6.2 Homoscedasticity

Breusch-Pagan hypothesis test:

  • H0: error variance spreading constantly (Homoscedasticity is not present)
  • H1: error variance not spreading constantly/ build a pattern (Heteroscedasticity is present)
bptest(model_some)
#> 
#>  studentized Breusch-Pagan test
#> 
#> data:  model_some
#> BP = 6.0644, df = 3, p-value = 0.1085

Homoscedasticity Plot:

plot(model_some$fitted.values, model_some$residuals)
abline(h = 0, col = "red")

Insight:

  • With p-value > 0.05, we can conclude that heteroscedasticity is not present.

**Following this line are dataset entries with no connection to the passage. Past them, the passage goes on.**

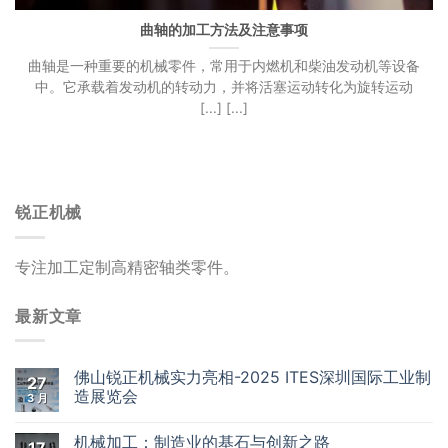
曲轴的加工方法及注意事项
曲轴是一种重要的机械零件，常用于内燃机和柴油发动机等设备
中。它承载着发动机的转动力，并将活塞运动转化为旋转运动
[...] [...]
锐正机械
专注加工定制高精密轴类零件。
最新文章
佛山锐正机械实力亮相-2025 ITES深圳国际工业制
27
造展览会
3 月
机械加工：制造业的基石与创新之路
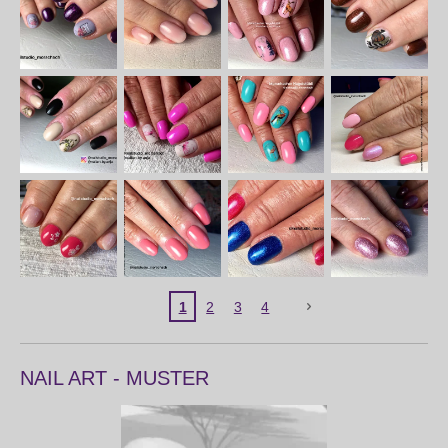
1
2
3
4
NAIL ART - MUSTER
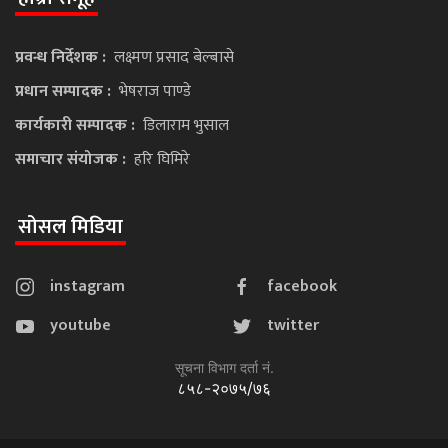
प्रवन्ध निर्देशक :
लक्ष्मण प्रसाद बेल्बासे
प्रधान सम्पादक :
भेषराज पाण्डे
कार्यकारी सम्पादक :
डिलाराम भुसाल
समाचार संयोजक :
हरि घिमिरे
सोसल मिडिया
instagram
facebook
youtube
twitter
सूचना विभाग दर्ता नं.
८५८-२०७५/७६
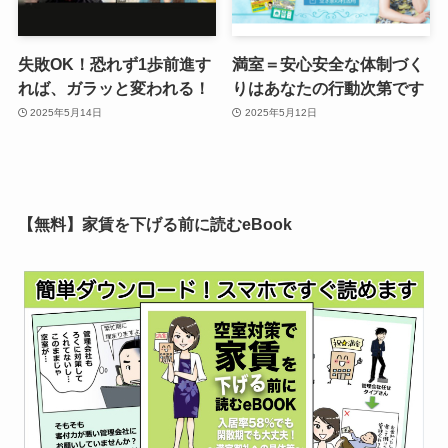
失敗OK！恐れず1歩前進す
満室＝安心安全な体制づく
れば、ガラッと変われる！
りはあなたの行動次第です
2025年5月14日
2025年5月12日
【無料】家賃を下げる前に読むeBook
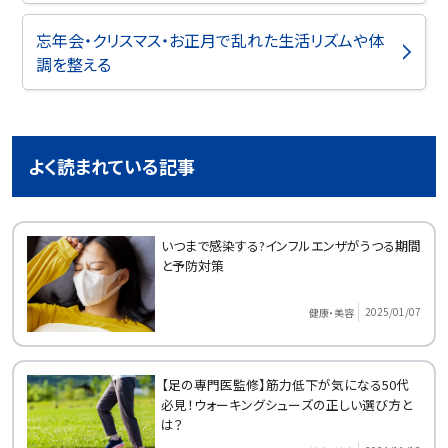
忘年会・クリスマス・お正月で乱れた生活リズムや体
調を整える
よく読まれている記事
いつまで感染する?インフルエンザがうつる期間
と予防対策
2025/01/07
健康・美容
【足の専門医監修】筋力低下が気になる50代
必見！ウォーキングシューズの正しい選び方と
は？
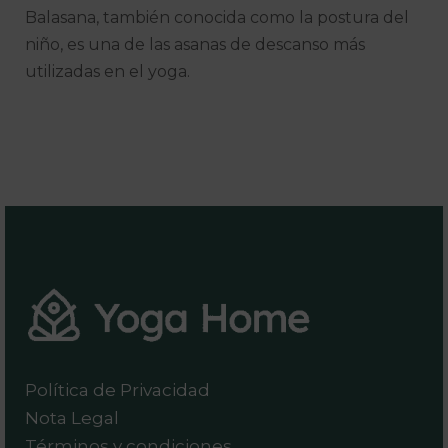
Balasana, también conocida como la postura del
niño, es una de las asanas de descanso más
utilizadas en el yoga.
Política de Privacidad
Nota Legal
Términos y condiciones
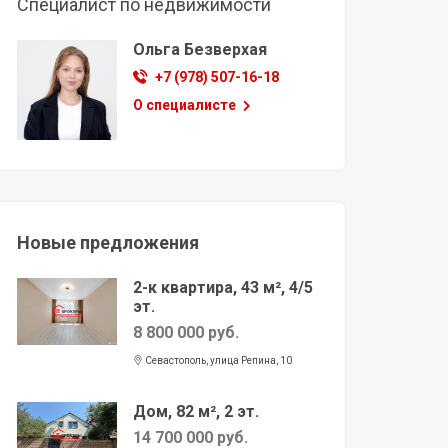
Специалист по недвижимости
Ольга Безверхая
+7 (978) 507-16-18
О специалисте
Новые предложения
2-к квартира, 43 м², 4/5
эт.
8 800 000 руб.
Севастополь, улица Репина, 10
Дом, 82 м², 2 эт.
14 700 000 руб.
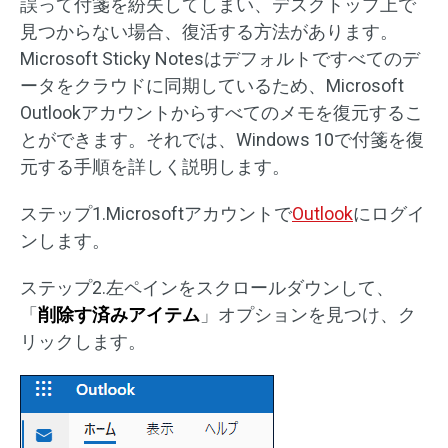
誤って付箋を紛失してしまい、デスクトップ上で
見つからない場合、復活する方法があります。
Microsoft Sticky Notesはデフォルトですべてのデ
ータをクラウドに同期しているため、Microsoft
Outlookアカウントからすべてのメモを復元するこ
とができます。それでは、Windows 10で付箋を復
元する手順を詳しく説明します。
ステップ1.Microsoftアカウントで
Outlook
にログイ
ンします。
ステップ2.左ペインをスクロールダウンして、
「
削除す済みアイテム
」オプションを見つけ、ク
リックします。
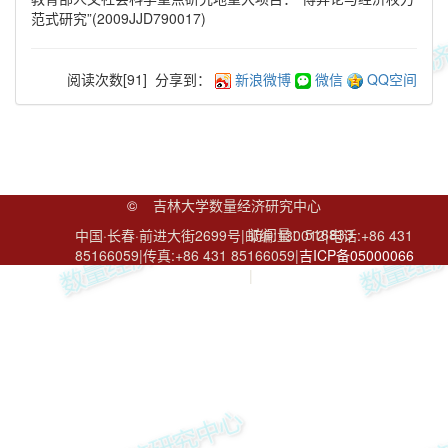
范式研究”(2009JJD790017)
阅读次数[
91
]
分享到：
新浪微博
微信
QQ空间
©
吉林大学数量经济研究中心
访问量：
516833
中国·长春·前进大街2699号|邮编:130012|电话:+86 431
85166059|传真:+86 431 85166059|
吉ICP备05000066
号
|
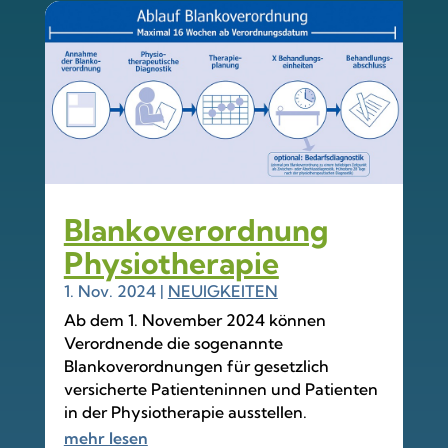
Blankoverordnung
Physiotherapie
1. Nov. 2024
|
NEUIGKEITEN
Ab dem 1. November 2024 können
Verordnende die sogenannte
Blankoverordnungen für gesetzlich
versicherte Patienteninnen und Patienten
in der Physiotherapie ausstellen.
mehr lesen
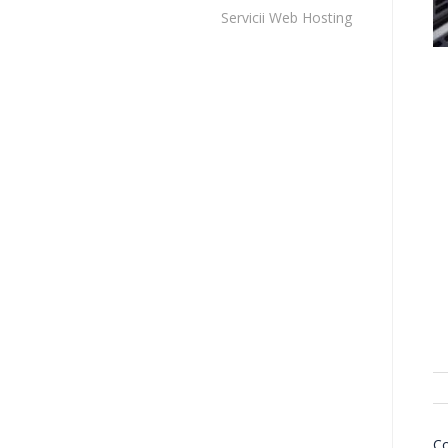
Servicii Web Hosting
Co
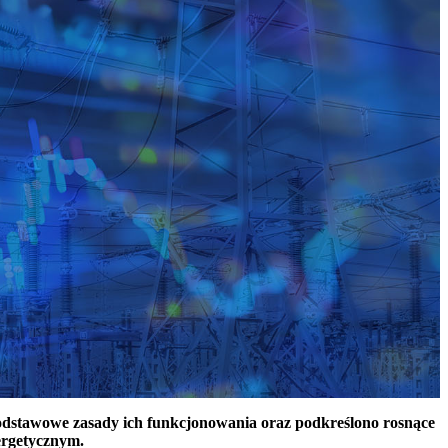
podstawowe zasady ich funkcjonowania oraz podkreślono rosnące
ergetycznym.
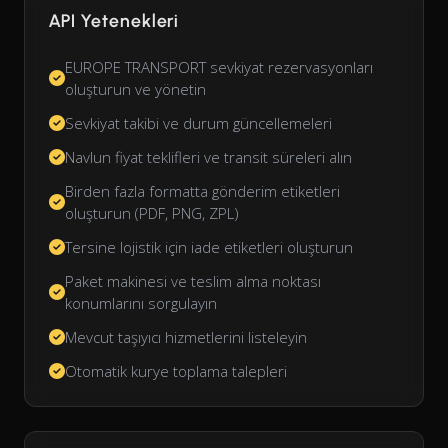
API Yetenekleri
EUROPE TRANSPORT sevkiyat rezervasyonları
oluşturun ve yönetin
Sevkiyat takibi ve durum güncellemeleri
Navlun fiyat teklifleri ve transit süreleri alın
Birden fazla formatta gönderim etiketleri
oluşturun (PDF, PNG, ZPL)
Tersine lojistik için iade etiketleri oluşturun
Paket makinesi ve teslim alma noktası
konumlarını sorgulayın
Mevcut taşıyıcı hizmetlerini listeleyin
Otomatik kurye toplama talepleri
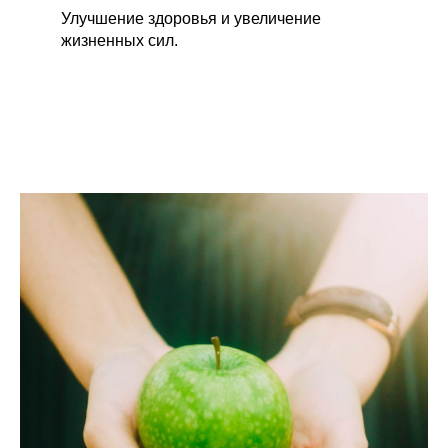
Улучшение здоровья и увеличение
жизненных сил.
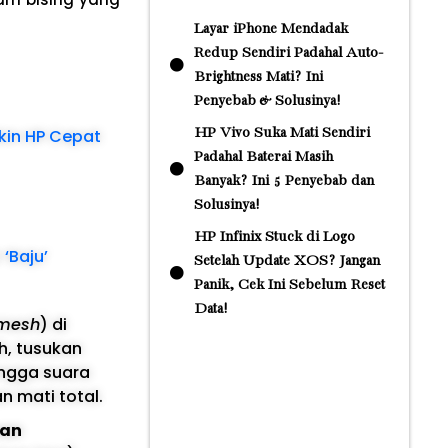
Layar iPhone Mendadak
Redup Sendiri Padahal Auto-
Brightness Mati? Ini
Penyebab & Solusinya!
HP Vivo Suka Mati Sendiri
ikin HP Cepat
Padahal Baterai Masih
Banyak? Ini 5 Penyebab dan
Solusinya!
HP Infinix Stuck di Logo
‘Baju’
Setelah Update XOS? Jangan
Panik, Cek Ini Sebelum Reset
Data!
 mesh
) di
h, tusukan
ingga suara
 mati total.
han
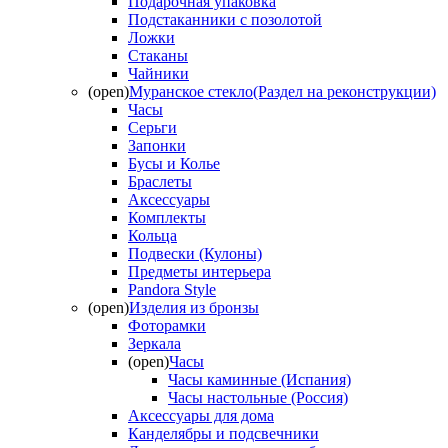
Подарочная упаковка
Подстаканники с позолотой
Ложки
Стаканы
Чайники
(open)
Муранское стекло(Раздел на реконструкции)
Часы
Серьги
Запонки
Бусы и Колье
Браслеты
Аксессуары
Комплекты
Кольца
Подвески (Кулоны)
Предметы интерьера
Pandora Style
(open)
Изделия из бронзы
Фоторамки
Зеркала
(open)
Часы
Часы каминные (Испания)
Часы настольные (Россия)
Аксессуары для дома
Канделябры и подсвечники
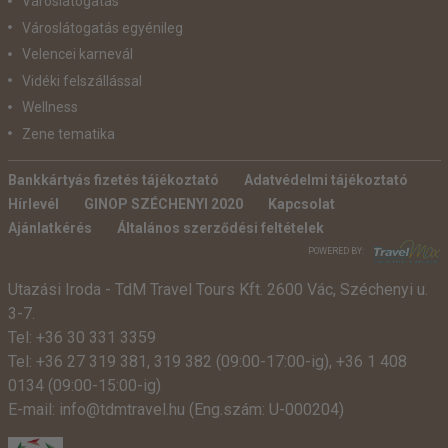
Városlátogatás
Városlátogatás egyénileg
Velencei karnevál
Vidéki felszállással
Wellness
Zene tematika
Bankkártyás fizetés tájékoztató
Adatvédelmi tájékoztató
Hírlevél
GINOP SZÉCHENYI 2020
Kapcsolat
Ajánlatkérés
Általános szerződési feltételek
POWERED BY:
Utazási Iroda -
TdM Travel Tours Kft. 2600 Vác, Széchenyi u.
3-7.
Tel:
+36 30 331 3359
Tel:
+36 27 319 381
,
319 382
(09:00-17:00-ig),
+36 1 408
0134 (09:00-15:00-ig)
E-mail:
info@tdmtravel.hu
(Eng.szám: U-000204)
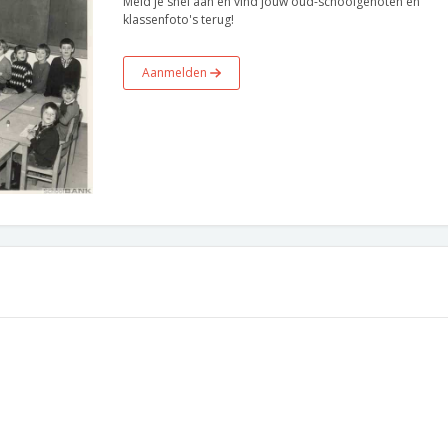
Meld je snel aan en vind jouw oud-schoolgenoten en
klassenfoto's terug!
Aanmelden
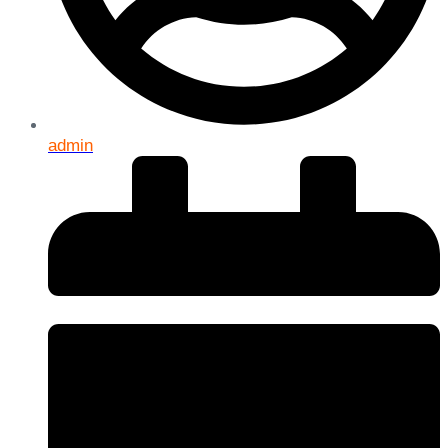
admin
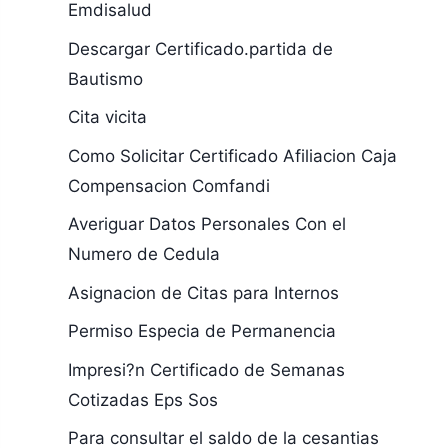
Emdisalud
Descargar Certificado.partida de
Bautismo
Cita vicita
Como Solicitar Certificado Afiliacion Caja
Compensacion Comfandi
Averiguar Datos Personales Con el
Numero de Cedula
Asignacion de Citas para Internos
Permiso Especia de Permanencia
Impresi?n Certificado de Semanas
Cotizadas Eps Sos
Para consultar el saldo de la cesantias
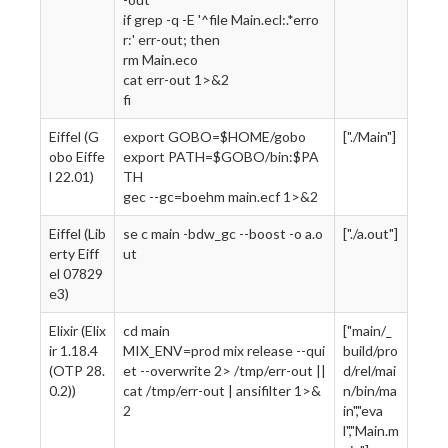
if grep -q -E '^file Main.ecl:.*erro
r:' err-out; then
rm Main.eco
cat err-out 1>&2
fi
Eiffel (G
export GOBO=$HOME/gobo
["./Main"]
obo Eiffe
export PATH=$GOBO/bin:$PA
l 22.01)
TH
gec --gc=boehm main.ecf 1>&2
Eiffel (Lib
se c main -bdw_gc --boost -o a.o
["./a.out"]
erty Eiff
ut
el 07829
e3)
Elixir (Elix
cd main
["main/_
ir 1.18.4
MIX_ENV=prod mix release --qui
build/pro
(OTP 28.
et --overwrite 2> /tmp/err-out ||
d/rel/mai
0.2))
cat /tmp/err-out | ansifilter 1>&
n/bin/ma
2
in","eva
l","Main.m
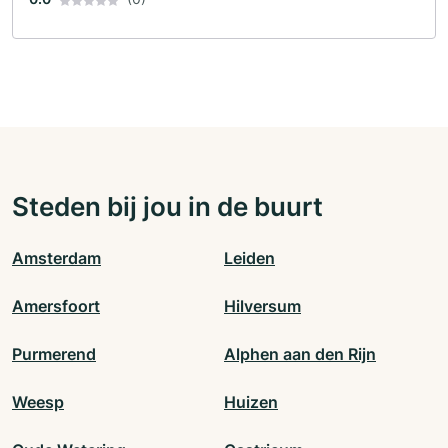
Steden bij jou in de buurt
Amsterdam
Leiden
Amersfoort
Hilversum
Purmerend
Alphen aan den Rijn
Weesp
Huizen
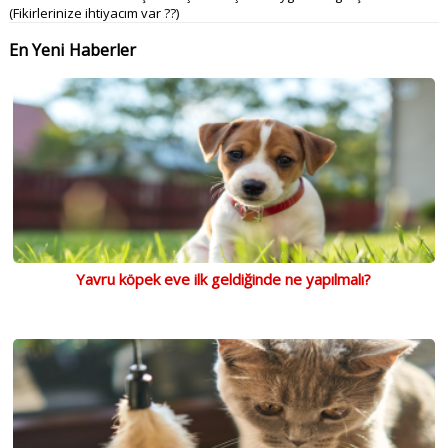
(Fikirlerinize ihtiyacım var ??)
En Yeni Haberler
Yavru köpek eve ilk geldiğinde ne yapılmalı?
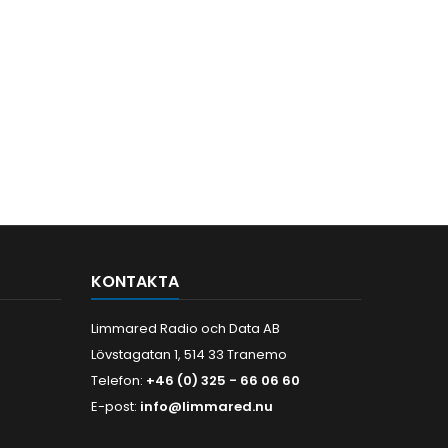
KONTAKTA
Limmared Radio och Data AB
Lövstagatan 1, 514 33 Tranemo
Telefon:
+46 (0) 325 - 66 06 60
E-post:
info@limmared.nu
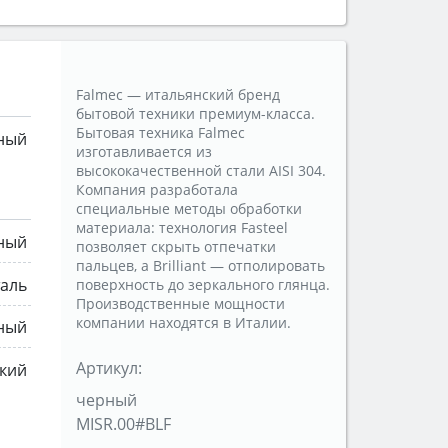
Falmec — итальянский бренд
бытовой техники премиум-класса.
Бытовая техника Falmec
ный
изготавливается из
высококачественной стали AISI 304.
Компания разработала
специальные методы обработки
материала: технология Fasteel
ный
позволяет скрыть отпечатки
пальцев, а Brilliant — отполировать
таль
поверхность до зеркального глянца.
Производственные мощности
компании находятся в Италии.
ный
Артикул:
кий
черный
MISR.00#BLF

6.3 Variance Inflation Factor (Multicollinearity)

vif(model_some)
#>   Logged.GDP.per.capita          Social.support Healthy.life.expectancy 
#>                4.874626                2.671151                3.917951

Insight:

  • No variable with VIF that is greater than or equal to 10, therefore Multicollinearity is not present.

7 Conclusion

  • Based on error that is generated by each model, the best model to be used is model_all which using all variable predictor, because this model have the smaller error than other model, which is 0.5288616.
  • Even though model_all is the best model in terms of smallest error, but model_some is the one that fulfill statistical asumptions. This model only have Adjusted R-square of 0.6865.
  • Variable predictor used in making model_some are variables that have strong correlation with target variable (> 0.7), which is Logged GDP per capita, Social support, and Healthy life expectancy.